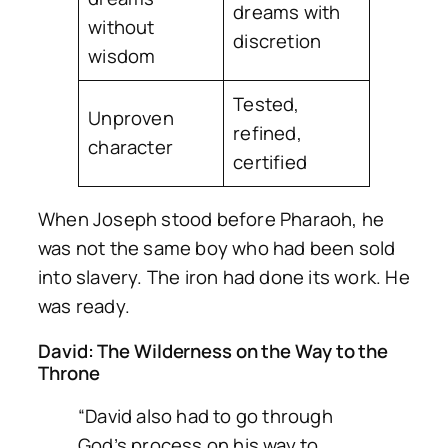
dreams with
without
discretion
wisdom
Tested,
Unproven
refined,
character
certified
When Joseph stood before Pharaoh, he
was not the same boy who had been sold
into slavery. The iron had done its work. He
was ready.
David: The Wilderness on the Way to the
Throne
“David also had to go through
God’s process on his way to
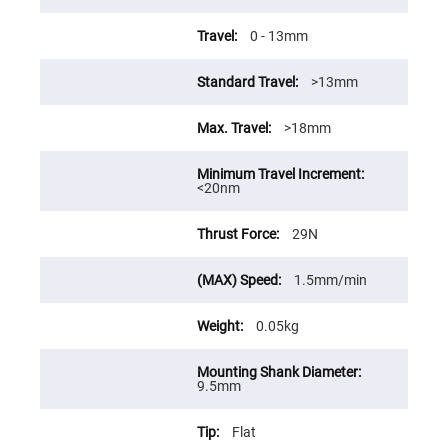
Prism
Sheets
0 - 13mm
Hollow
Retro-
Reflector
>13mm
Right
Angle
Prism
>18mm
Knife
Edge
Right
<20nm
Angle
Prisms
29N
Brewster
Dispersing
Littrow
Prism
1.5mm/min
Light
Pipes
0.05kg
Beamsplitters
Plate
Beamsplitters
9.5mm
Cube
Beamsplitters
Flat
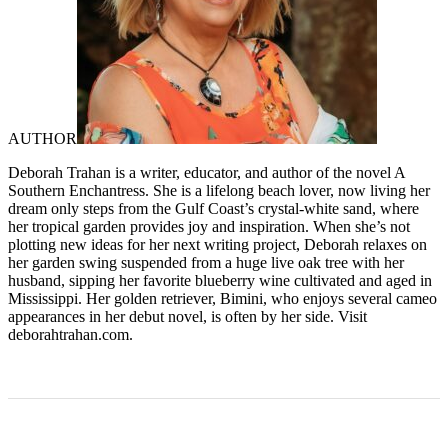
AUTHOR
Deborah Trahan is a writer, educator, and author of the novel A
Southern Enchantress. She is a lifelong beach lover, now living her
dream only steps from the Gulf Coast’s crystal-white sand, where
her tropical garden provides joy and inspiration. When she’s not
plotting new ideas for her next writing project, Deborah relaxes on
her garden swing suspended from a huge live oak tree with her
husband, sipping her favorite blueberry wine cultivated and aged in
Mississippi. Her golden retriever, Bimini, who enjoys several cameo
appearances in her debut novel, is often by her side. Visit
deborahtrahan.com.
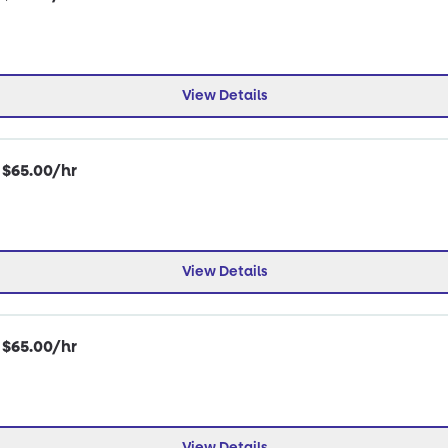
View Details
| $65.00/hr
View Details
| $65.00/hr
View Details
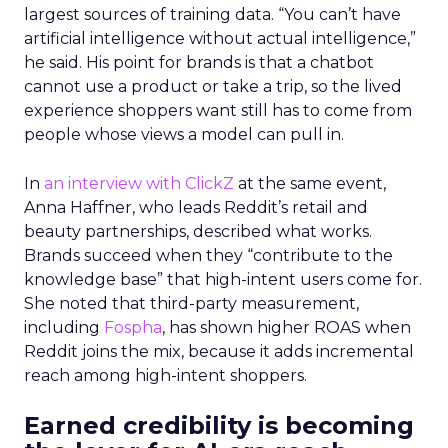
largest sources of training data. “You can’t have
artificial intelligence without actual intelligence,”
he said. His point for brands is that a chatbot
cannot use a product or take a trip, so the lived
experience shoppers want still has to come from
people whose views a model can pull in.
In
an interview with ClickZ
at the same event,
Anna Haffner, who leads Reddit’s retail and
beauty partnerships, described what works.
Brands succeed when they “contribute to the
knowledge base” that high-intent users come for.
She noted that third-party measurement,
including
Fospha
, has shown higher ROAS when
Reddit joins the mix, because it adds incremental
reach among high-intent shoppers.
Earned credibility is becoming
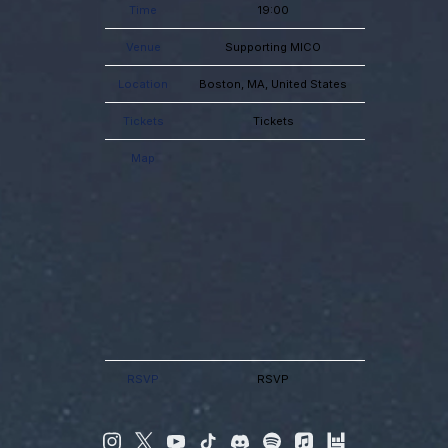
Time
19:00
Venue
Supporting MICO
Location
Boston, MA, United States
Tickets
Tickets
Map
RSVP
RSVP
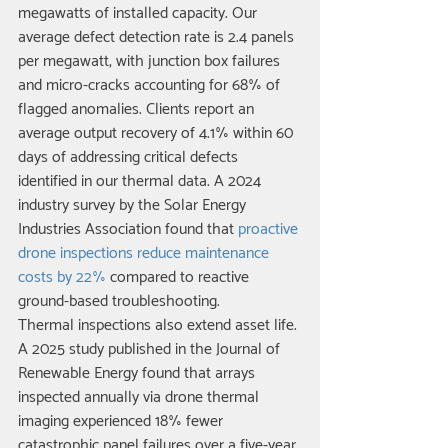
megawatts of installed capacity. Our 
average defect detection rate is 2.4 panels 
per megawatt, with junction box failures 
and micro-cracks accounting for 68% of 
flagged anomalies. Clients report an 
average output recovery of 4.1% within 60 
days of addressing critical defects 
identified in our thermal data. A 2024 
industry survey by the Solar Energy 
Industries Association found that 
proactive 
drone inspections reduce maintenance 
costs by 22%
 compared to reactive 
ground-based troubleshooting.
Thermal inspections also extend asset life. 
A 2025 study published in the Journal of 
Renewable Energy found that arrays 
inspected annually via drone thermal 
imaging experienced 18% fewer 
catastrophic panel failures over a five-year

^^^^^^^^

◆ **ACTION ITEM**
Leave the pictures out and return the rest of the material exactly.

◆ **RESPONSE**
dreams with
without
discretion
wisdom
Tested,
Unproven
refined,
character
certified
When Joseph stood before Pharaoh, he
was not the same boy who had been sold
into slavery. The iron had done its work. He
was ready.
David: The Wilderness on the Way to the
Throne
“David also had to go through
God’s process on his way to
Prism
Sheets
0 - 13mm
Hollow
Retro-
Reflector
>13mm
Right
Angle
Prism
>18mm
Knife
Edge
Right
<20nm
Angle
Prisms
29N
Brewster
Dispersing
Littrow
Prism
1.5mm/min
Light
Pipes
0.05kg
Beamsplitters
Plate
Beamsplitters
9.5mm
Cube
Beamsplitters
Flat
AUTHOR
Deborah Trahan is a writer, educator, and author of the novel A
Southern Enchantress. She is a lifelong beach lover, now living her
dream only steps from the Gulf Coast’s crystal-white sand, where
her tropical garden provides joy and inspiration. When she’s not
plotting new ideas for her next writing project, Deborah relaxes on
her garden swing suspended from a huge live oak tree with her
husband, sipping her favorite blueberry wine cultivated and aged in
Mississippi. Her golden retriever, Bimini, who enjoys several cameo
appearances in her debut novel, is often by her side. Visit
deborahtrahan.com.
View Details
| $65.00/hr
View Details
| $65.00/hr
View Details
largest sources of training data. “You can’t have
artificial intelligence without actual intelligence,”
he said. His point for brands is that a chatbot
cannot use a product or take a trip, so the lived
experience shoppers want still has to come from
people whose views a model can pull in.
In
an interview with ClickZ
at the same event,
Anna Haffner, who leads Reddit’s retail and
beauty partnerships, described what works.
Brands succeed when they “contribute to the
knowledge base” that high-intent users come for.
She noted that third-party measurement,
including
Fospha
, has shown higher ROAS when
Reddit joins the mix, because it adds incremental
reach among high-intent shoppers.
Earned credibility is becoming
Time
19:00
Venue
Supporting MICO
Location
Boston, MA, United States
Tickets
Tickets
Map
RSVP
RSVP
megawatts of installed capacity. Our 
average defect detection rate is 2.4 panels 
per megawatt, with junction box failures 
and micro-cracks accounting for 68% of 
flagged anomalies. Clients report an 
average output recovery of 4.1% within 60 
days of addressing critical defects 
identified in our thermal data. A 2024 
industry survey by the Solar Energy 
Industries Association found that 
proactive 
drone inspections reduce maintenance 
costs by 22%
 compared to reactive 
ground-based troubleshooting.
Thermal inspections also extend asset life. 
A 2025 study published in the Journal of 
Renewable Energy found that arrays 
inspected annually via drone thermal 
imaging experienced 18% fewer 
catastrophic panel failures over a five-year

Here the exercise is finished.